As we see, Python is still run: this happens because 11. is not equal to 1., TensorFlow does not convert those to Tensors. Lets use it in the right way, with Tensors

In [19]:
add_log_tf(tf.constant(1.), tf.constant(2.))  # first compilation

running Python
running TensorFlow


<tf.Tensor: shape=(), dtype=float32, numpy=0.6931472>

In [20]:
add_log_tf(tf.constant(11.), tf.constant(22.))

running TensorFlow


<tf.Tensor: shape=(), dtype=float32, numpy=5.488938>

Now only the TensorFlow operations get executed! Everything else became static. We can illustrate this more extremely here

In [21]:
@tf.function(autograph=True)
def add_rnd(x):
    print('running Python')
    tf.print("running TensorFlow")
    rnd_np = np.random.uniform()
    rnd_tf = tf.random.uniform(shape=())
    return x * rnd_np, x * rnd_tf

In [22]:
add_rnd(tf.constant(1.))

running Python
running TensorFlow


(<tf.Tensor: shape=(), dtype=float32, numpy=0.70940965>,
 <tf.Tensor: shape=(), dtype=float32, numpy=0.10721016>)

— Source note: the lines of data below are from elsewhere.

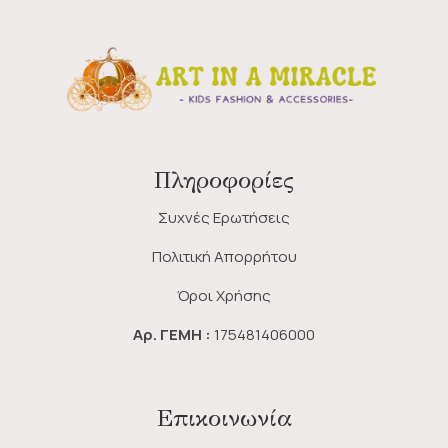
Πληροφορίες
Συχνές Ερωτήσεις
Πολιτική Απορρήτου
Όροι Χρήσης
Αρ. ΓΕΜΗ :
175481406000
Επικοινωνία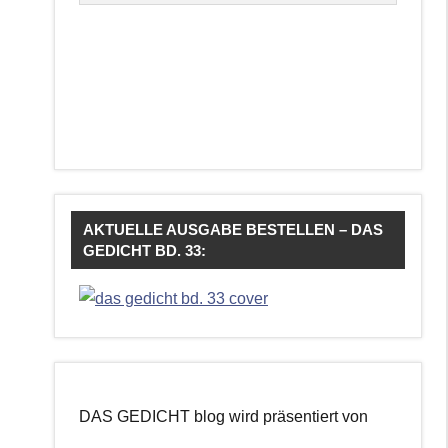
AKTUELLE AUSGABE BESTELLEN – DAS
GEDICHT BD. 33:
DAS GEDICHT blog wird präsentiert von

The first time, the numpy code was executed as well, no difference so far. However, running it a second time, only the TensorFlow parts can change

In [23]:
add_rnd(tf.constant(1.))

running TensorFlow


(<tf.Tensor: shape=(), dtype=float32, numpy=0.70940965>,
 <tf.Tensor: shape=(), dtype=float32, numpy=0.03636861>)

In [24]:
add_rnd(tf.constant(2.))

running TensorFlow


(<tf.Tensor: shape=(), dtype=float32, numpy=1.4188193>,
 <tf.Tensor: shape=(), dtype=float32, numpy=1.8568926>)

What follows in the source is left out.